§ TASK BRIEF:
Your answer should be every line below that includes the word "Project".

§ EXCERPTED RECORDS:
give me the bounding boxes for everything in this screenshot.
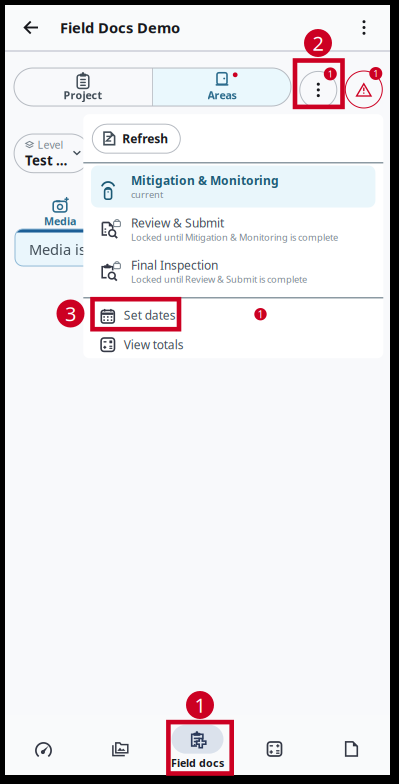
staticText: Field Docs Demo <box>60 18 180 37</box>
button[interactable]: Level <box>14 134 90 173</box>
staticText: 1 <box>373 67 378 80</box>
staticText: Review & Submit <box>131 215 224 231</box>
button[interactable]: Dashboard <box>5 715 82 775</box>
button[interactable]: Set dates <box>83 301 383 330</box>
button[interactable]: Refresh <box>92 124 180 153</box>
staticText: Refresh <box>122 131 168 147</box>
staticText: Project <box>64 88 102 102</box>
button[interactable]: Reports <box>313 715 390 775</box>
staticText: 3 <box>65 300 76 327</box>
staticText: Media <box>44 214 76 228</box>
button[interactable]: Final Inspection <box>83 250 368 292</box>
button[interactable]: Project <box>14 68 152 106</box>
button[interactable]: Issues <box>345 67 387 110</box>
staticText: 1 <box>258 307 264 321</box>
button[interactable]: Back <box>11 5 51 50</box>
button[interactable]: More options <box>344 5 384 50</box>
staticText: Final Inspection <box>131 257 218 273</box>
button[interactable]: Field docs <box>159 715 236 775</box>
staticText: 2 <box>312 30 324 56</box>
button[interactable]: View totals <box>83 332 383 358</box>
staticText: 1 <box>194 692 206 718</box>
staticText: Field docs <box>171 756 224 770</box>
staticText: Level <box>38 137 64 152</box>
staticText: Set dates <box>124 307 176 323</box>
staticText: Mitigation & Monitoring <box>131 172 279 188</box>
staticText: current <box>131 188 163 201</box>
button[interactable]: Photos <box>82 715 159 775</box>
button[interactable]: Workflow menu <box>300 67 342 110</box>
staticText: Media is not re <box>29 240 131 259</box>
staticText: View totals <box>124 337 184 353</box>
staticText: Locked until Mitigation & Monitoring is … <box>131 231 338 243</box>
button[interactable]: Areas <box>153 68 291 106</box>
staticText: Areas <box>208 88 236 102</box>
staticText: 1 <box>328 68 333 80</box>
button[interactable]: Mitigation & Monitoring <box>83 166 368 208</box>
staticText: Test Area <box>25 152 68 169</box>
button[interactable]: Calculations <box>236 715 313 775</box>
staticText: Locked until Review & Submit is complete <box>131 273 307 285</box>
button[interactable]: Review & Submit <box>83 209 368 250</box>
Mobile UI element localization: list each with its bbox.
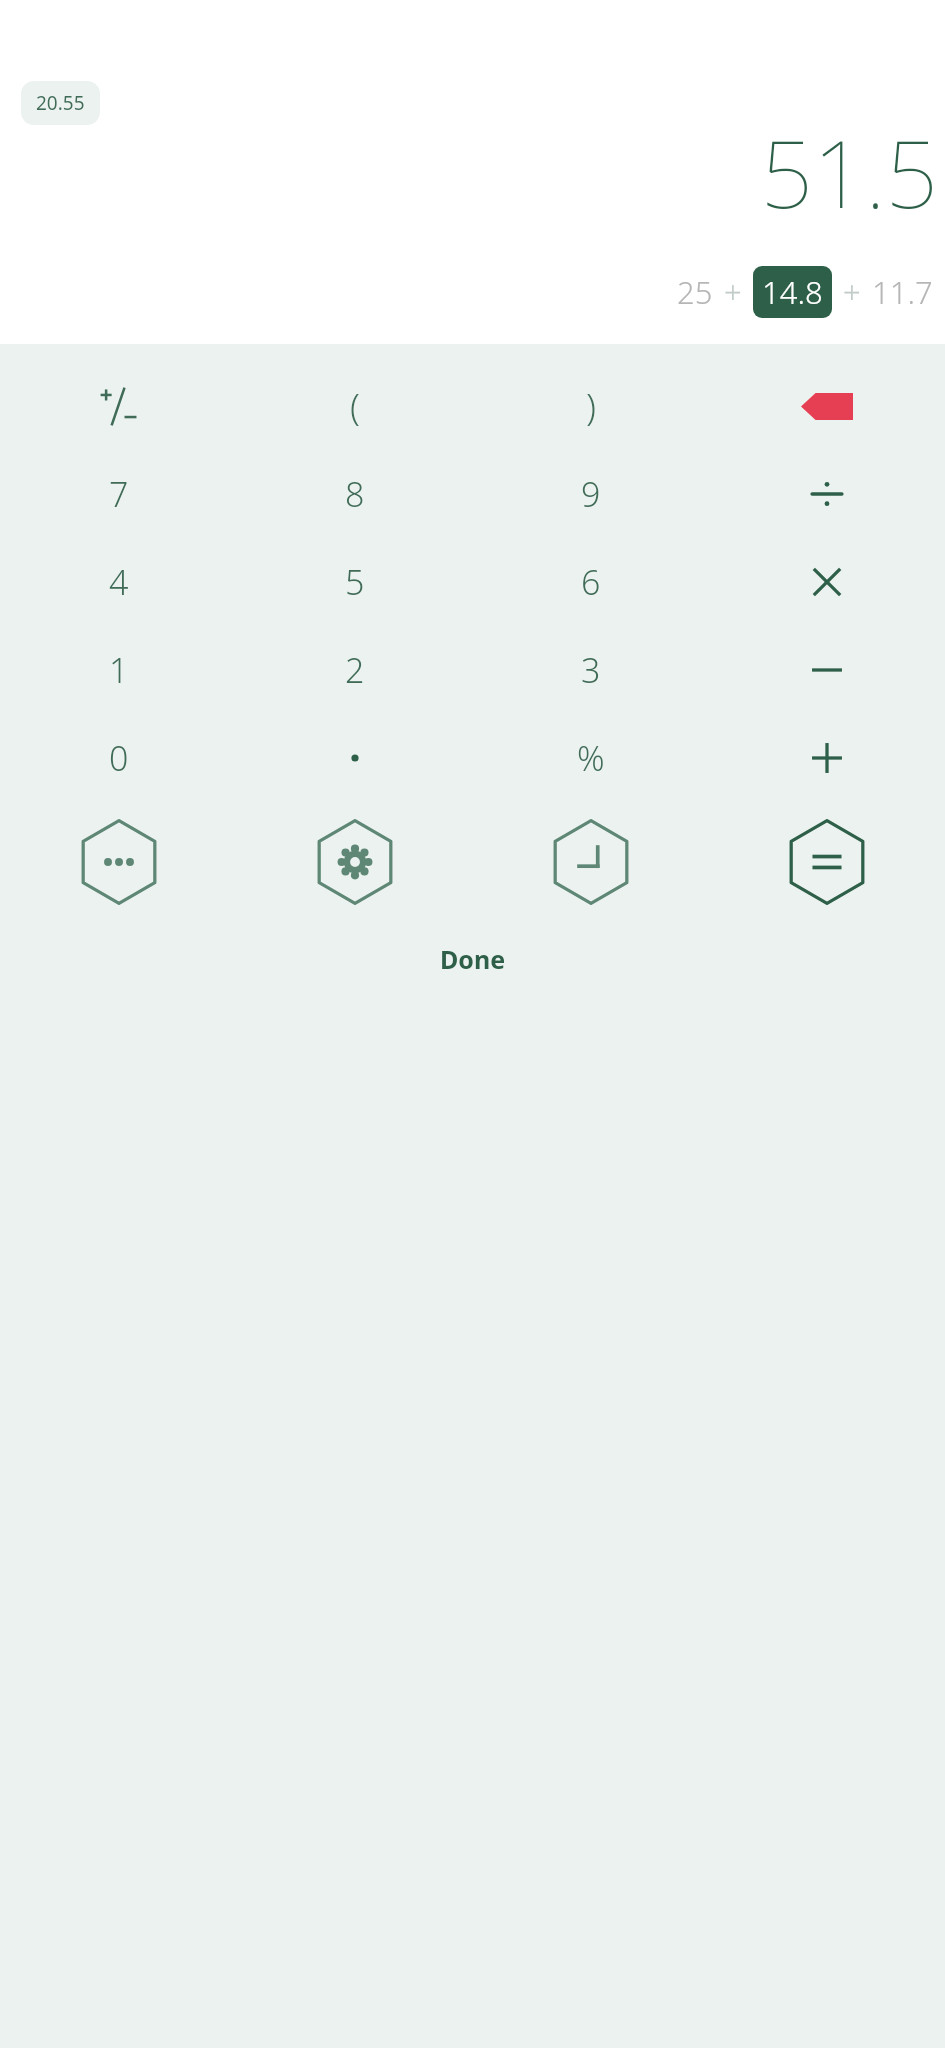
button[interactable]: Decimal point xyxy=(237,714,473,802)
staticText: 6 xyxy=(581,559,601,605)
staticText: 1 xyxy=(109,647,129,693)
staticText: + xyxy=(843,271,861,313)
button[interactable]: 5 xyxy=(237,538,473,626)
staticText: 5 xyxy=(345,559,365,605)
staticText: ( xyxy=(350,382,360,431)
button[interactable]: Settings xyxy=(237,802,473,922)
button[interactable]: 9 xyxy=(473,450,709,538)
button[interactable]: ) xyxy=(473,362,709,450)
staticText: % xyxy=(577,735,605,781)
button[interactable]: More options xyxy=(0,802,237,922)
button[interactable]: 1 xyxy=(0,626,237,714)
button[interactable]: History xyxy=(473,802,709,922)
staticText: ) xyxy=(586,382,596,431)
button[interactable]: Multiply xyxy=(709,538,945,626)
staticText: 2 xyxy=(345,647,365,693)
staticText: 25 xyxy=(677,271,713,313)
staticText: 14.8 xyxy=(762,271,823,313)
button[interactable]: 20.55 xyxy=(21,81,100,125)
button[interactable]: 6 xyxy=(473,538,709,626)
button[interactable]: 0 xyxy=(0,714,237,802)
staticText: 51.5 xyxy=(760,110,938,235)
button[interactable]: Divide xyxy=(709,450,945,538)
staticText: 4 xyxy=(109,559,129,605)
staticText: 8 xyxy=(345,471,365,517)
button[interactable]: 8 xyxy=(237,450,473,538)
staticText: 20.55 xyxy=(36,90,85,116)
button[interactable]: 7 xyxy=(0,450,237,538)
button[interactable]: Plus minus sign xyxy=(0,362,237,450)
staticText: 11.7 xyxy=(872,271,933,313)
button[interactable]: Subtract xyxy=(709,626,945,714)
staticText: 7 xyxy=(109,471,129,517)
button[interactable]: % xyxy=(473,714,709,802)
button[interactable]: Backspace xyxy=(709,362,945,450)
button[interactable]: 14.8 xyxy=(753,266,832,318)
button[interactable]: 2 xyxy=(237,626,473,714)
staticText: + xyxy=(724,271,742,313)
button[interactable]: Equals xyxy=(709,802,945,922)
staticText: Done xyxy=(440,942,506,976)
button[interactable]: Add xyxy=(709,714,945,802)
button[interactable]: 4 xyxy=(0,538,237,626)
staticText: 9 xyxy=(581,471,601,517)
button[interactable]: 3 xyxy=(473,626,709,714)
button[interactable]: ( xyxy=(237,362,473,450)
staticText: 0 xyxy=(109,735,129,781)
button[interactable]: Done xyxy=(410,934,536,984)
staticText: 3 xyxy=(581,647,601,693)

§ FINISHED TASK:
staticText: Project <box>64 88 102 102</box>
button[interactable]: Project <box>14 68 152 106</box>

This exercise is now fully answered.